CirSeq enables prediction of mutation frequency and mutation fitness in areas that are vital for viral replication and adaptation. Mutation types can be mapped on the protein structure along with information on whether each mutation is beneficial, detrimental, or lethal. This fitness information can be obtained through the CirSeq protocol with computational tools in the T-BioInfo platform.
Fitness prediction can be used to characterize populations, and this information can be applied to epidemiological aspects of the disease. Predictive models of population-defining mutations can be highly accurate.
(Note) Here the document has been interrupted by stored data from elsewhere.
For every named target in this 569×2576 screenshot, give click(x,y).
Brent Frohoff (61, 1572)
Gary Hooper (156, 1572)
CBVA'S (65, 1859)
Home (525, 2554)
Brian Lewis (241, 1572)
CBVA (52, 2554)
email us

In the case of polio, such models can account for roughly 50% of the historical mutation data associated with this virus. Precision CirSeq data coupled with advanced mathematical modeling tools can improve the quality of predictive pandemic analytics.
Greater sequencing depth provides new insight into the genetic composition of viruses
A high level of resolution is needed to identify mutations leading to differentiated subpopulations of a virus that may be biologically and clinically important in terms of virus survival and adaptation. Next generation sequencing methods by themselves are not sufficient to provide this level of resolution.
CirSeq is an improved sequencing method that allows for the identification of individual viral strains with highly accurate and precise sequence data within a population.